Fifteen recharge projects have been completed, are in progress or are in the design phase in the East Kaweah Groundwater Sustainability Agency (GSA) alone. And some farmers have begun building sinking ponds on their own land as well.
The goal is to catch as much wet-year water as possible to stock up for dry years that are only as far away as the next water year.
East Kaweah has spent $17.5 million on a variety of projects, of which $3.6 million came from grants through the Department of Water Resources, according to the GSAs webpage. It anticipates the combined storage capacity of those projects is 18,700 acre feet.
The agency is well positioned to grab excess water off the Friant-Kern Canal and Kaweah River, which many of its water districts have contracts for, or rights to. And it’s playing to the area’s natural strengths, as well, enhancing streambed channels and dry wells to sink water.
The GSA recently launched an interactive webpage showing the locations and other details of each of its recharge projects that the public can access through its home page at https://ekgsa.org.
“We are working diligently to maintain local control and accomplish sustainability for our neighbors, friends and communities,” said Chris Hunter, who wears two hats as the GSA’s projects manager and assistant manager of Lindmore Irrigation District. Keeping groundwater levels flush is a huge benefit to drinking water wells, which tend to be drilled to much shallower depths than ag wells.
Growers are getting in on the recharge action as well.
Farmer Michael Brownfield, who represents Lindmore Irrigation District on the Friant Water Authority board, has built ten ponding basins on his land since the spring of 2023, with more in the works.
“Recent history has shown us that even though we go through dry years, there are years when water above our irrigation demand had been available early and late in the season and we just lacked the infrastructure to take advantage of it,” he said.
East Kaweah’s geography has been a bit tricky, as Brownfield has learned.
“Every one of our recharge reservoirs acts a little differently and the further west we move, the better the water percolates,” he said.
That’s because East Kaweah, which bumps up against the Sierra Nevada foothills, has very little alluvium between the ground surface and bedrock. Groundwater flows east to west, meaning much of what East Kaweah puts in the ground can be pumped out by farmers in GSAs further west including the Mid- and Greater Kaweah GSAs. So, East Kaweah farmers and water managers have been very keen to see the other GSAs adopt stricter pumping allocations for their farmers.
Grower and East Kaweah board member Craig Hornung challenged landowners to maintain a long-term perspective about water use.

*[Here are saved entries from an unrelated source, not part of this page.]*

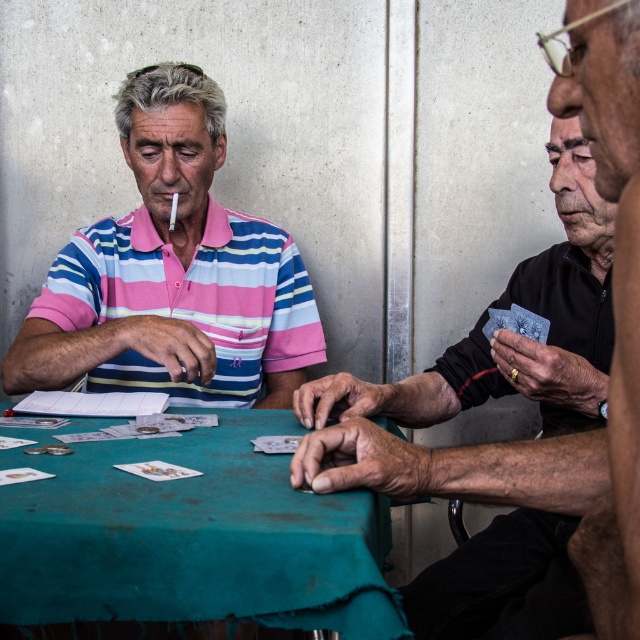 Question: Which object is positioned farthest from the green fabric table at center?

Choices:
 (A) matte black shirt at right
 (B) black matte card at right
 (C) matte striped polo shirt at left

Answer: (B)

Question: Can you confirm if matte black shirt at right is wider than matte striped polo shirt at left?

Choices:
 (A) yes
 (B) no

Answer: (B)

Question: Which point is farther to the camera?

Choices:
 (A) matte black shirt at right
 (B) black matte card at right
 (C) matte striped polo shirt at left

Answer: (C)

Question: Observing the image, what is the correct spatial positioning of green fabric table at center in reference to matte striped polo shirt at left?

Choices:
 (A) right
 (B) left

Answer: (A)

Question: Which point is farther from the camera taking this photo?

Choices:
 (A) (621, 563)
 (B) (371, 432)

Answer: (B)

Question: Does green fabric table at center have a greater width compared to matte striped polo shirt at left?

Choices:
 (A) yes
 (B) no

Answer: (A) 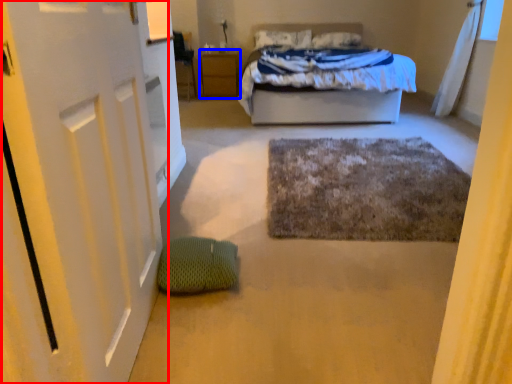 Question: Which object appears farthest to the camera in this image, door (highlighted by a red box) or nightstand (highlighted by a blue box)?

Choices:
 (A) door
 (B) nightstand

Answer: (B) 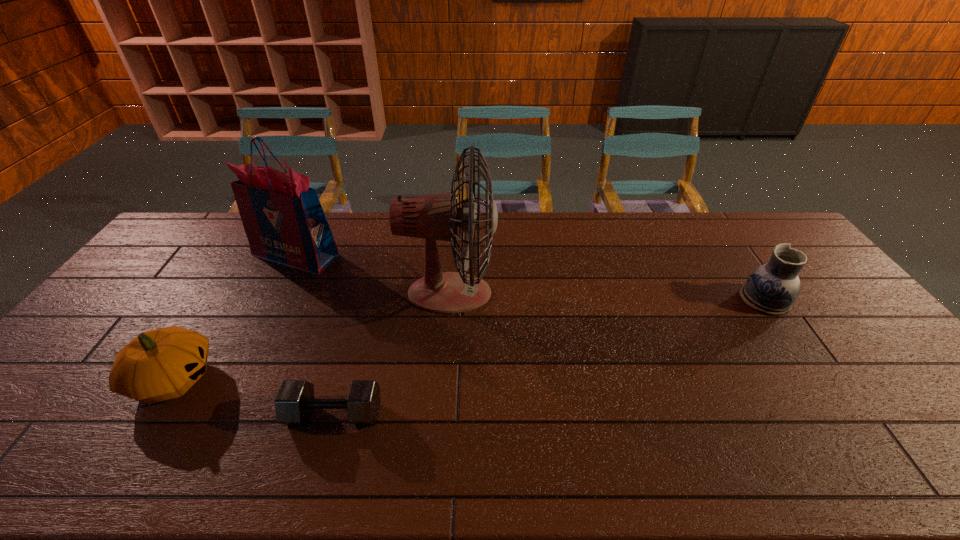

“The biggest problem is that growers are not thinking down that line,” he said. “But you’ve got to be thinking about recharge because that’s what is going to help you 10 to 15 years down the road.”
The Kaweah subbasin, which covers the northern half of Tulare County’s valley portion, is scheduled to go before the Water Resources Control Board on Jan. 7, 2025 for a probationary hearing.
Probation is the first step toward a possible state pumping take over. Growers in probationary subbasins must meter and register their wells at $300 each, report extractions to the state and pay $20 per acre foot pumped – on top of existing water district and groundwater sustainability agency fees.
It’s something most water managers have worked hard to avoid since the Sustainable Groundwater Management Act (SGMA) was passed in 2014.
But the three groundwater agencies that make up the Kaweah subbasin twice failed to create a groundwater management plan that met SGMA’s requirements to bring aquifers into balance by 2040. So, Water Board staff recommended it be put into probation and the hearing was scheduled.
Subbasin water managers recently submitted a third, brand new plan, to the Water Board in hopes it will pass muster under SGMA’s guidelines.